Prediction markets have exploded in popularity over the past few years, with platforms like Polymarket and Kalshi drawing millions of users. But not all prediction markets work the same way. Understanding the prediction market definition and the different types of contracts available helps you choose the right platform and make smarter trades. Whether you’re forecasting elections, economic indicators, or sports outcomes, knowing prediction market basics gives you a clear edge in how you interpret prices and crowd wisdom.
Binary yes/no markets and where they shine
Binary markets are the simplest and most popular type of prediction market. Traders buy shares that settle at either $1 or $0 based on whether an event happens. If you think the Federal Reserve will cut rates in July 2026, you buy “Yes” shares. If the cut happens, your shares pay $1 each.
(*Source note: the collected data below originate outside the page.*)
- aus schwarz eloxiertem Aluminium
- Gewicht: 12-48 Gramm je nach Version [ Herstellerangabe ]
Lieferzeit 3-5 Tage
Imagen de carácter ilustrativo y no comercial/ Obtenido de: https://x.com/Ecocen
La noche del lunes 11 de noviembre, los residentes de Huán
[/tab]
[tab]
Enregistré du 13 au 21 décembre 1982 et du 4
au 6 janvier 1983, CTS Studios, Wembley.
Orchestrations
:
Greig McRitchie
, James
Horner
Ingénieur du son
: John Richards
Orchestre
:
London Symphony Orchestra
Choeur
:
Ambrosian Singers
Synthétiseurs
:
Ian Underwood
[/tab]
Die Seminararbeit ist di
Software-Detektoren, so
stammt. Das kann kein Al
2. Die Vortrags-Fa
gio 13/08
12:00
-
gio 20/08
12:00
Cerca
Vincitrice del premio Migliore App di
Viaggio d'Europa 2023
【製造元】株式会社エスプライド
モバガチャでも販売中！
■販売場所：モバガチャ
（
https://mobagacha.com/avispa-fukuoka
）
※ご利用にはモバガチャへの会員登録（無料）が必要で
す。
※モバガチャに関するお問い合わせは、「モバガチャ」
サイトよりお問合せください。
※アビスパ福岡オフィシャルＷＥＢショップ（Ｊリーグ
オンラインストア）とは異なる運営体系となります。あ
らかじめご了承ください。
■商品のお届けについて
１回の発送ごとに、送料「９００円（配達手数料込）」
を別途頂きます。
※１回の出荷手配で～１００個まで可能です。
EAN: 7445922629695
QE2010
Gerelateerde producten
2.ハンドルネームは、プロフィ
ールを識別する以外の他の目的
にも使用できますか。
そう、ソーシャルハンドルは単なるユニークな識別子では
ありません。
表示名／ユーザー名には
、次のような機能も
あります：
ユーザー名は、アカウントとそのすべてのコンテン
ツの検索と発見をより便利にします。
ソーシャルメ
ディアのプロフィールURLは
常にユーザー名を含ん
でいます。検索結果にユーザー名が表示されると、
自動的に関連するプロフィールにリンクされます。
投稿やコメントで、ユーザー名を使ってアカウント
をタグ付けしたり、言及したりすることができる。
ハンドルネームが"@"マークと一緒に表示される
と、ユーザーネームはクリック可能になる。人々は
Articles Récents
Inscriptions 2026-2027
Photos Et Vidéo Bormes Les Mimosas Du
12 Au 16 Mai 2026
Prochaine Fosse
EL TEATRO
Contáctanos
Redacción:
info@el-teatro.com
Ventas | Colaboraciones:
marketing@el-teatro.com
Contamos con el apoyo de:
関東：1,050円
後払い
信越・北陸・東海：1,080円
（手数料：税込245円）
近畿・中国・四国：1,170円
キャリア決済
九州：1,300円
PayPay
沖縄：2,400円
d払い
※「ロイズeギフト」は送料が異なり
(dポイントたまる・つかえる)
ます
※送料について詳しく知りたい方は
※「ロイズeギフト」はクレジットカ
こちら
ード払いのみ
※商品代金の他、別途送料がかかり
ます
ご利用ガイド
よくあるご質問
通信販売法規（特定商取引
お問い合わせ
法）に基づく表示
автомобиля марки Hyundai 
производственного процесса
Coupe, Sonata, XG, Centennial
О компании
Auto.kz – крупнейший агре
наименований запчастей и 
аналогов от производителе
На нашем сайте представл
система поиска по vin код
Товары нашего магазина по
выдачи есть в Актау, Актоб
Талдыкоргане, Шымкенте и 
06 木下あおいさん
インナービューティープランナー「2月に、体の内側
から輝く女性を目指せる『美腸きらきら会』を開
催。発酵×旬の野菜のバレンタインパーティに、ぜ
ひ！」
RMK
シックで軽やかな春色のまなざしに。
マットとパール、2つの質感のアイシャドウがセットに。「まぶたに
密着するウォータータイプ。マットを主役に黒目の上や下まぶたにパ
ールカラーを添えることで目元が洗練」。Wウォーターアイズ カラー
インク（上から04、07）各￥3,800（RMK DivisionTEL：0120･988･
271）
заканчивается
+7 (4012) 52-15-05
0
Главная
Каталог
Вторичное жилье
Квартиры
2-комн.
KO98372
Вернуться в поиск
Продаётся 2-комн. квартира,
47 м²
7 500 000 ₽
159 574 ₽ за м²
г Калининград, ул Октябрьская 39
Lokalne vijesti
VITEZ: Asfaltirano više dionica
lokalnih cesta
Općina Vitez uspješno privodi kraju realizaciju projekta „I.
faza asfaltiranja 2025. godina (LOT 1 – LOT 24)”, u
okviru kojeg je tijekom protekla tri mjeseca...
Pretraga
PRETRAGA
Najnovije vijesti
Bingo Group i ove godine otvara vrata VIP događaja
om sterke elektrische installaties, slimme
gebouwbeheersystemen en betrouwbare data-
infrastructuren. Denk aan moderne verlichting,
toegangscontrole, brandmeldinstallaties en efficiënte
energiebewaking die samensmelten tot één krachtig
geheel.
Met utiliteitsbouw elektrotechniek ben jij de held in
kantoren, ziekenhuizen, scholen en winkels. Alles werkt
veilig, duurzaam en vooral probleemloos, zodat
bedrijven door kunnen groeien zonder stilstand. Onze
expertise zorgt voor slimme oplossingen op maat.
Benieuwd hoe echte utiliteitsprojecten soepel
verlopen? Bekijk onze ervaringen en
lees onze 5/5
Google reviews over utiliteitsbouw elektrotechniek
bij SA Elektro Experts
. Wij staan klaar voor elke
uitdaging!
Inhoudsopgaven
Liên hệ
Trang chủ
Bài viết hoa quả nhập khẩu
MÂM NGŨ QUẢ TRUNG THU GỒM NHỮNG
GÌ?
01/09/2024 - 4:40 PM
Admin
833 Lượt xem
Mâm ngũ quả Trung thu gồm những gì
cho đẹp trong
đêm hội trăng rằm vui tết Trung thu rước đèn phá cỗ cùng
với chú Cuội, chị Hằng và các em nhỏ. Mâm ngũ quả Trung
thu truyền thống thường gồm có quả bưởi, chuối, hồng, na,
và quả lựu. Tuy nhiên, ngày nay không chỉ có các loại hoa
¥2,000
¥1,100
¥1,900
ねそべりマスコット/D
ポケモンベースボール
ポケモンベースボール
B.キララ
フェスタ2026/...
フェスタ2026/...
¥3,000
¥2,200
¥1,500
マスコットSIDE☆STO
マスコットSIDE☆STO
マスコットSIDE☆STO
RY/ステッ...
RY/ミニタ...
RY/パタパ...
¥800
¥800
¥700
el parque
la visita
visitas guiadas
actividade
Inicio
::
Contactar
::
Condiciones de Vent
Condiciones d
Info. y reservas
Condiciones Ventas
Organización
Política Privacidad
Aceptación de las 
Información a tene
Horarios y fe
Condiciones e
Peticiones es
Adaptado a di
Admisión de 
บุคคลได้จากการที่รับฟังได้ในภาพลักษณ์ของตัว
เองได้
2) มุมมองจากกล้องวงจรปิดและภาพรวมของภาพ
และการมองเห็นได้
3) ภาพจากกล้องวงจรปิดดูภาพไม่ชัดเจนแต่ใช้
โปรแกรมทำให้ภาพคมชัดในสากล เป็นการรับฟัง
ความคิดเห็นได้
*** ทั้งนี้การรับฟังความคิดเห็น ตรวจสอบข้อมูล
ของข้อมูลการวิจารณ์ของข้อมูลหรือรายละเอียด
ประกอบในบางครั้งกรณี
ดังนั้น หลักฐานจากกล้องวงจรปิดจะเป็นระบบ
If not, they expire worthless.
This structure makes binary contracts easy to understand. The current price reflects the crowd’s probability estimate. A share trading at 68 cents means the market thinks there’s a 68% chance the event occurs. Platforms like Polymarket built their reputation on binary markets for elections, crypto prices, and world events. The wisdom of crowds shines here because thousands of traders aggregate information faster than any single expert.
Trading a binary contract on Polymarket
When you open Polymarket, you’ll see dozens of binary questions. Click any market and you’ll find a simple interface showing “Yes” and “No” prices. You pick a side, enter your amount, and confirm. The platform matches your order with other traders or liquidity pools. Your position updates in real time as new information moves the market. It’s that straightforward, and that’s why binary markets dominate prediction market mechanics today.
Scalar markets for numeric outcomes
Scalar markets let you bet on a range of numeric outcomes, not just yes or no. Think of forecasting the S&P 500 closing price on December 31, 2026, or total goals in the World Cup final. The contract settles at a value between a minimum and maximum, and your payout scales with how close the outcome lands to your prediction.
Kalshi offers scalar markets for economic data like unemployment rates and inflation figures. Traders who nail the exact number earn more than those who guess close. This format works well when precision matters and binary framing oversimplifies the question. Scalar markets require deeper analysis but reward accuracy with higher returns.
Categorical markets for multi-outcome events
Categorical markets handle questions with more than two possible answers. Who will win the next presidential primary? Which team will win the championship? Each outcome gets its own contract, and probabilities across all options must sum to 100%.